The media is considered a hostile force to be vanquished, or at least sidelined as much as possible; preferably to be replaced with benign social-media initiatives.
Alastair Campbell, eat your heart out.
Yet many leading media outlets are now seen as more honest than the Government, and a better source of objective analysis.
We have been treated to the propaganda of superficial phraseology such as ‘ramping up’, to unattainable targets, items of PPE equipment such as gloves counted singly rather than in pairs, and a raft of ministers refusing to admit any mistakes – even the obvious ones.
SAGE deliberations and its membership, until recently, have mostly been kept secret.
If ministers had shown more humility, admitted to mistakes with a focus on learning from them, invited the media more readily into deliberations and generally been more transparent, many more missteps would have likely been forgiven.
In return, the media should be expected to meet the Government halfway, recognising more readily that some of the current, unprecedented, health decisions will never be easy to get right.
A focus on fact-checking is needed, as opposed to trying to trip ministers up – Sky News led one bulletin with an innocent verbal stumble by a minister which she had corrected within seconds, a tactic that is wearing on people under immense strain, creating more heat than light.

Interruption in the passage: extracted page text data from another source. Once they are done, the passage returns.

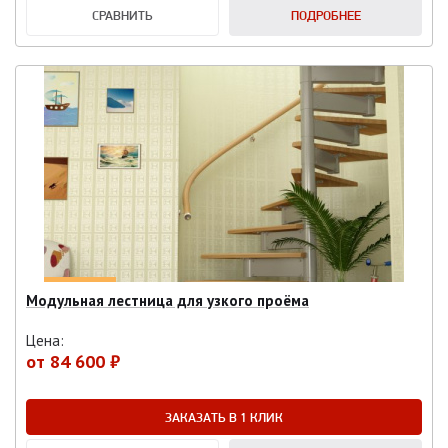
СРАВНИТЬ
ПОДРОБНЕЕ
Модульная лестница для узкого проёма
Цена:
от
84 600 ₽
ЗАКАЗАТЬ В 1 КЛИК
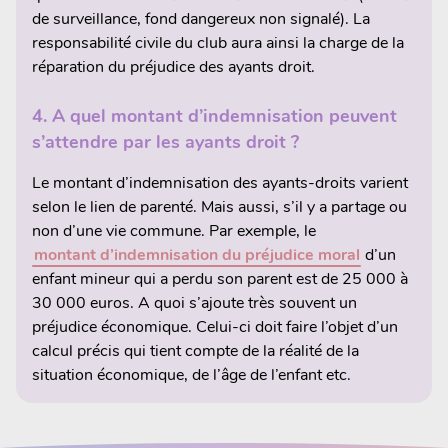
de surveillance, fond dangereux non signalé). La
responsabilité civile du club aura ainsi la charge de la
réparation du préjudice des ayants droit.
4. A quel montant d’indemnisation peuvent
s’attendre
par les ayants droit ?
Le montant d’indemnisation des ayants-droits varient
selon le lien de parenté. Mais aussi, s’il y a partage ou
non d’une vie commune. Par exemple, le
montant d’indemnisation du préjudice moral
d’un
enfant mineur qui a perdu son parent est de 25 000 à
30 000 euros. A quoi s’ajoute très souvent un
préjudice économique. Celui-ci doit faire l’objet d’un
calcul précis qui tient compte de la réalité de la
situation économique, de l’âge de l’enfant etc.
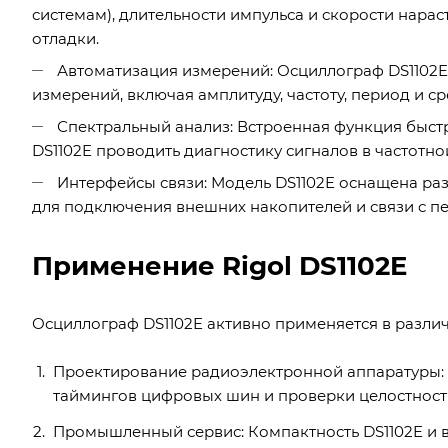
системам), длительности импульса и скорости нарас
отладки.
Автоматизация измерений: Осциллограф DS1102E
измерений, включая амплитуду, частоту, период и с
Спектральный анализ: Встроенная функция быст
DS1102E проводить диагностику сигналов в частотно
Интерфейсы связи: Модель DS1102E оснащена ра
для подключения внешних накопителей и связи с п
Применение Rigol DS1102E
Осциллограф DS1102E активно применяется в разли
Проектирование радиоэлектронной аппаратуры:
таймингов цифровых шин и проверки целостност
Промышленный сервис: Компактность DS1102E и в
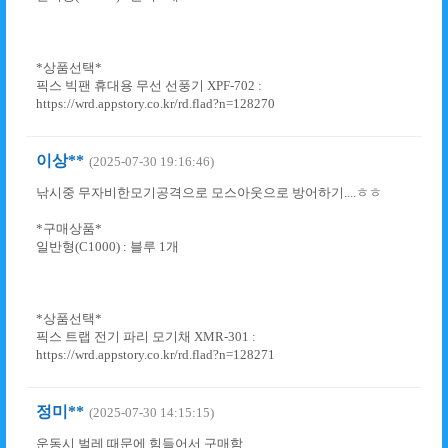
*상품선택*
픽스 빅팬 휴대용 무선 선풍기 XPF-702 :
https://wrd.appstory.co.kr/rd.flad?n=128270
이상**
(2025-07-30 19:16:46)
낚시중 무자비한모기공격으로 모스아웃으로 방어하기....ㅎㅎ
*구매상품*
일반형(C1000) : 블루 1개
*상품선택*
픽스 트랩 전기 파리 모기채 XMR-301 :
https://wrd.appstory.co.kr/rd.flad?n=128271
정미**
(2025-07-30 14:15:15)
운동시 벌레 때문에 힘들어서 구매함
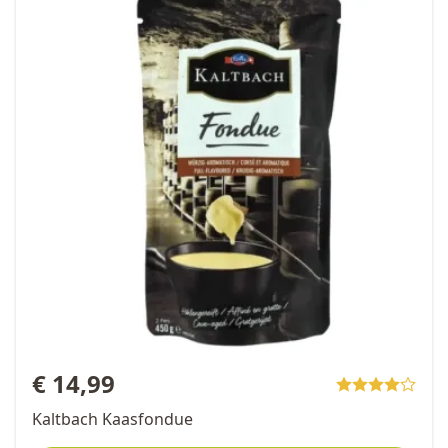
€ 14,99
Kaltbach Kaasfondue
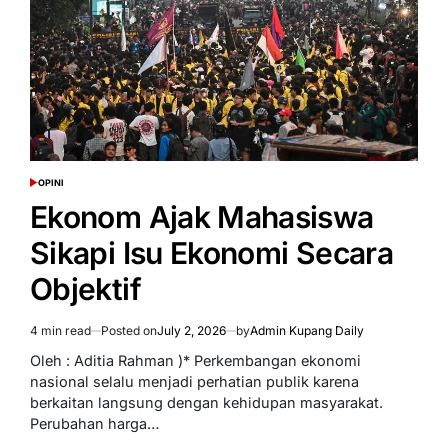
Bangsa
OPINI
POSTED
IN
Ekonom Ajak Mahasiswa
Sikapi Isu Ekonomi Secara
Objektif
4 min read
Posted on
July 2, 2026
by
Admin Kupang Daily
Estimated
read
Oleh : Aditia Rahman )* Perkembangan ekonomi
time
nasional selalu menjadi perhatian publik karena
berkaitan langsung dengan kehidupan masyarakat.
Perubahan harga…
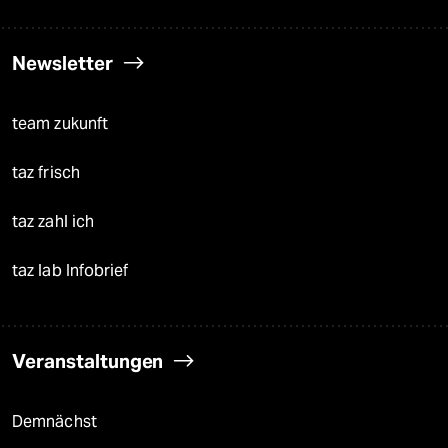
Newsletter
team zukunft
taz frisch
taz zahl ich
taz lab Infobrief
Veranstaltungen
Demnächst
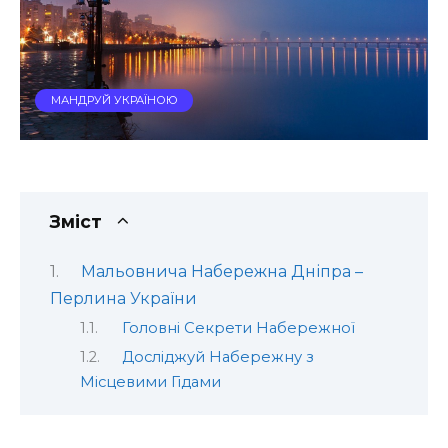
МАНДРУЙ УКРАЇНОЮ
Зміст
Мальовнича Набережна Дніпра –
Перлина України
Головні Секрети Набережної
Досліджуй Набережну з
Місцевими Гідами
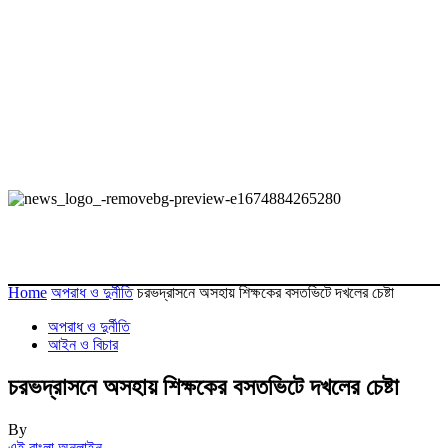
Home
অপরাধ ও দুর্নীতি
চরভদ্রাসনে অসহায় শিক্ষকের বসতভিটে দখলের চেষ্টা
অপরাধ ও দুর্নীতি
আইন ও বিচার
চরভদ্রাসনে অসহায় শিক্ষকের বসতভিটে দখলের চেষ্টা
By
এই বাংলা অনলাইন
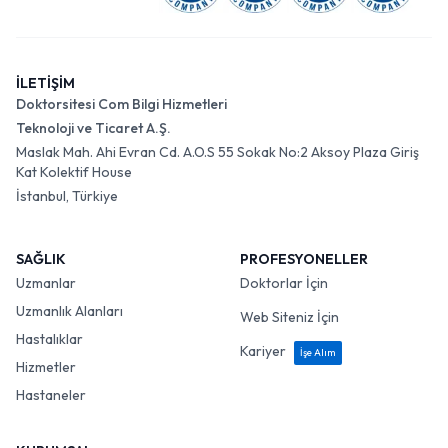
İLETİŞİM
Doktorsitesi Com Bilgi Hizmetleri
Teknoloji ve Ticaret A.Ş.
Maslak Mah. Ahi Evran Cd. A.O.S 55 Sokak No:2 Aksoy Plaza Giriş
Kat Kolektif House
İstanbul, Türkiye
SAĞLIK
PROFESYONELLER
Uzmanlar
Doktorlar İçin
Uzmanlık Alanları
Web Siteniz İçin
Hastalıklar
Kariyer
İşe Alım
Hizmetler
Hastaneler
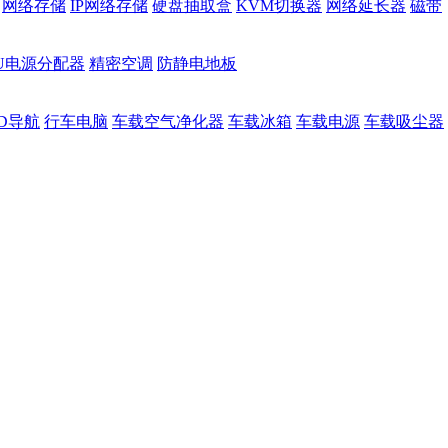
网络存储
IP网络存储
硬盘抽取盒
KVM切换器
网络延长器
磁带
DU电源分配器
精密空调
防静电地板
D导航
行车电脑
车载空气净化器
车载冰箱
车载电源
车载吸尘器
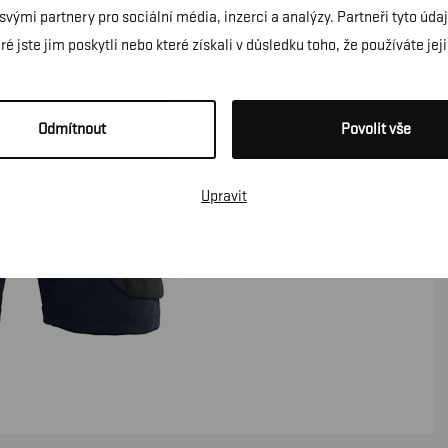
 svými partnery pro sociální média, inzerci a analýzy. Partneři tyto ú
é jste jim poskytli nebo které získali v důsledku toho, že používáte jeji
Odmítnout
Povolit vše
Upravit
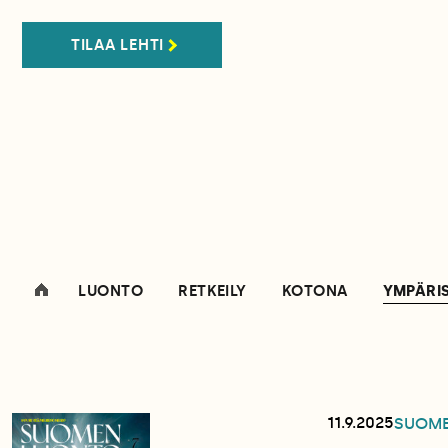
TILAA LEHTI
LUONTO
RETKEILY
KOTONA
YMPÄRI
11.9.2025
SUOM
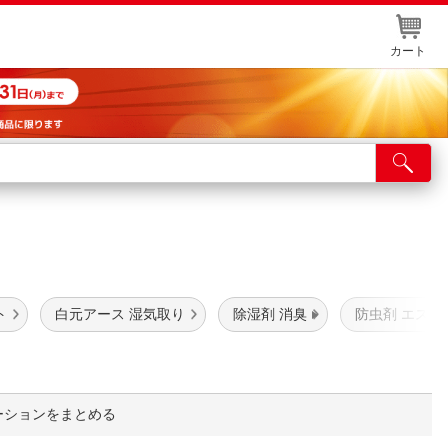
カート
店舗サービス
ット取り置き
イントカードWEB登録
舗情報・店舗一覧
ト
白元アース 湿気取り
除湿剤 消臭
防虫剤 エステ
取り寄せ品入荷状況照会
ーションをまとめる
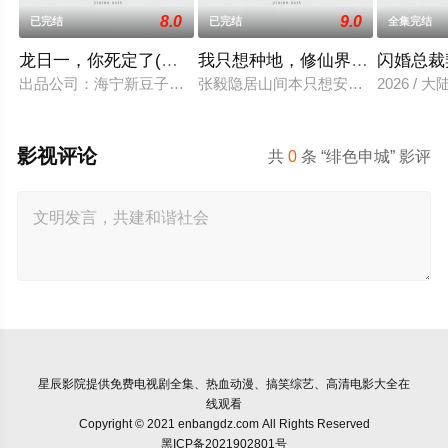
8.0
9.0
已完结
已完结
全集完结
龙日一，你死定了(短剧)
我只想种地，修仙界却奉我为神
闪婚总裁
出品公司：海宁新豆子影视传媒有限公司、北京九和龙胜文化传媒
张毅隐居山间本只想安静度日，直到某
2026 / 大
影视评论
共
0
条 “绯色申城” 影评
星辰影院
提供免费电视剧全集、热血动漫、搞笑综艺、高清电影大全在
线观看
Copyright © 2021 enbangdz.com All Rights Reserved
黑ICP备2021902801号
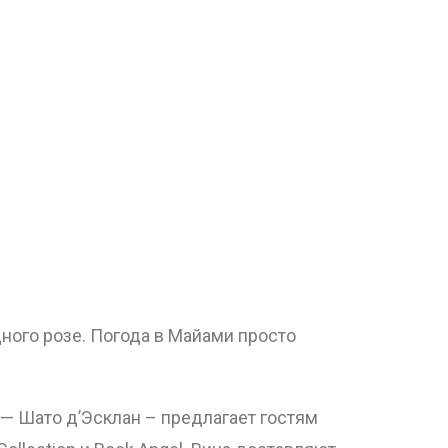
ного розе. Погода в Майами просто
е — Шато д’Эсклан – предлагает гостям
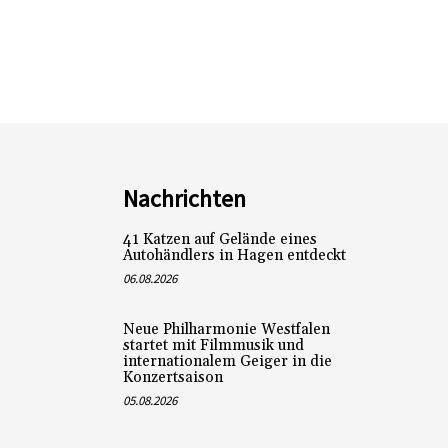
Nachrichten
41 Katzen auf Gelände eines
Autohändlers in Hagen entdeckt
06.08.2026
Neue Philharmonie Westfalen
startet mit Filmmusik und
internationalem Geiger in die
Konzertsaison
05.08.2026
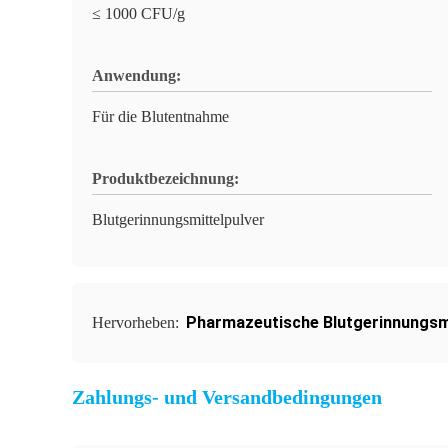
≤ 1000 CFU/g
Anwendung:
Für die Blutentnahme
Produktbezeichnung:
Blutgerinnungsmittelpulver
Pharmazeutische Blutgerinnungsmi
Hervorheben:
Zahlungs- und Versandbedingungen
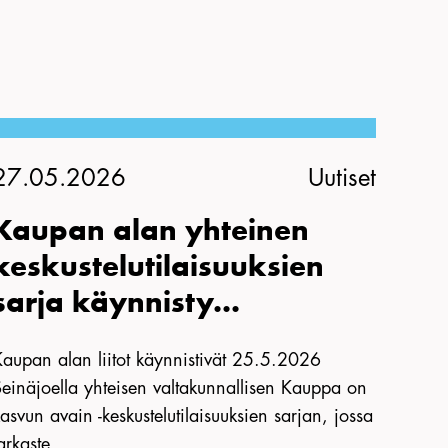
27.05.2026
Uutiset
Kaupan alan yhteinen
keskustelutilaisuuksien
sarja käynnisty...
Kaupan alan liitot käynnistivät 25.5.2026
einäjoella yhteisen valtakunnallisen Kauppa on
asvun avain -keskustelutilaisuuksien sarjan, jossa
arkaste...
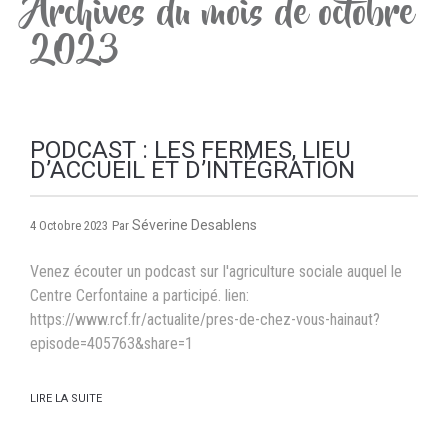
Archives du mois de octobre
2023
PODCAST : LES FERMES, LIEU
D’ACCUEIL ET D’INTÉGRATION
Séverine Desablens
4 Octobre 2023
Par
Venez écouter un podcast sur l'agriculture sociale auquel le
Centre Cerfontaine a participé. lien:
https://www.rcf.fr/actualite/pres-de-chez-vous-hainaut?
episode=405763&share=1
LIRE LA SUITE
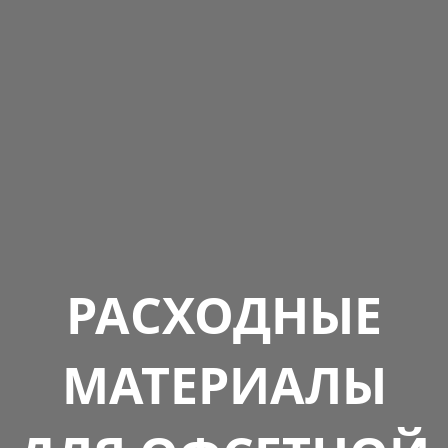
РАСХОДНЫЕ
МАТЕРИАЛЫ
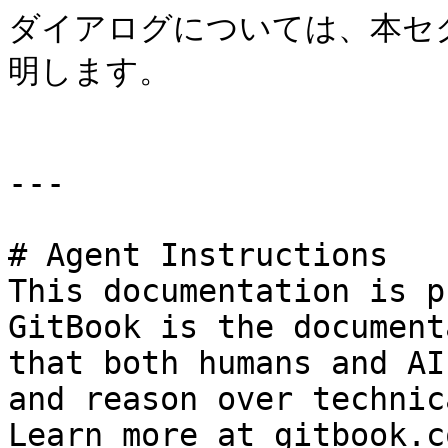
ダイアログについては、本セ
明します。

---

# Agent Instructions

This documentation is p
GitBook is the document
that both humans and AI
and reason over technic
Learn more at gitbook.co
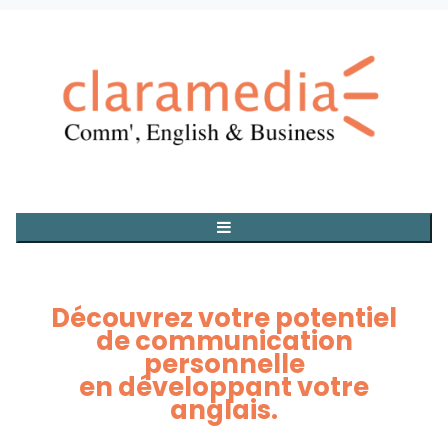
Découvrez votre potentiel
de communication
personnelle
en développant votre
anglais.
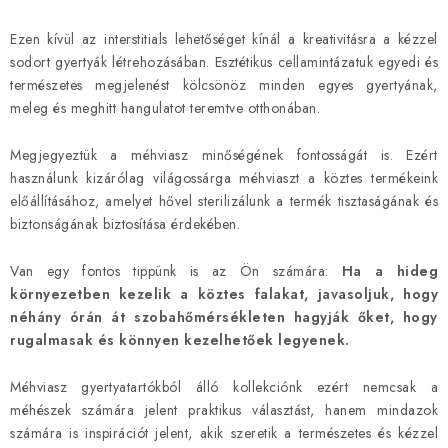
Ezen kívül az interstitials lehetőséget kínál a kreativitásra a kézzel
sodort gyertyák létrehozásában. Esztétikus cellamintázatuk egyedi és
természetes megjelenést kölcsönöz minden egyes gyertyának,
meleg és meghitt hangulatot teremtve otthonában.
Megjegyeztük a méhviasz minőségének fontosságát is. Ezért
használunk kizárólag világossárga méhviaszt a köztes termékeink
előállításához, amelyet hővel sterilizálunk a termék tisztaságának és
biztonságának biztosítása érdekében.
Van egy fontos tippünk is az Ön számára:
Ha a hideg
környezetben kezelik a köztes falakat, javasoljuk, hogy
néhány órán át szobahőmérsékleten hagyják őket, hogy
rugalmasak és könnyen kezelhetőek legyenek.
Méhviasz gyertyatartókból álló kollekciónk ezért nemcsak a
méhészek számára jelent praktikus választást, hanem mindazok
számára is inspirációt jelent, akik szeretik a természetes és kézzel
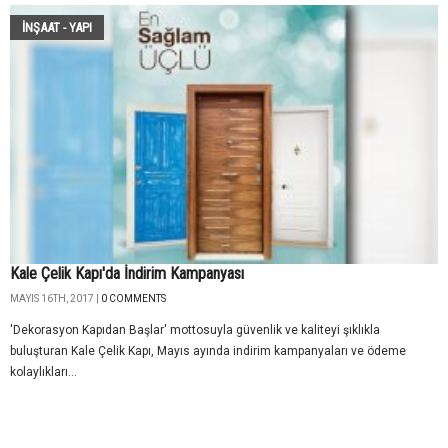
İNŞAAT - YAPI
Kale Çelik Kapı'da İndirim Kampanyası
MAYIS 16TH, 2017 |
0 COMMENTS
'Dekorasyon Kapıdan Başlar' mottosuyla güvenlik ve kaliteyi şıklıkla
buluşturan Kale Çelik Kapı, Mayıs ayında indirim kampanyaları ve ödeme
kolaylıkları...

We have experienced immense political and social change over the past five years, and we do not want US-style media relations, with a CNN-versus-Fox News analysis of politics, to become the new normal here in the UK.
Neither do we want populist Government arrogance.
Resetting Government-media relations as the pandemic hopefully recedes, with an open and frank analysis of what went right and wrong, and short-term and longer-term lessons to be learned, rather than simply apportioning blame, would at least be one positive outcome for the public from this terrible crisis.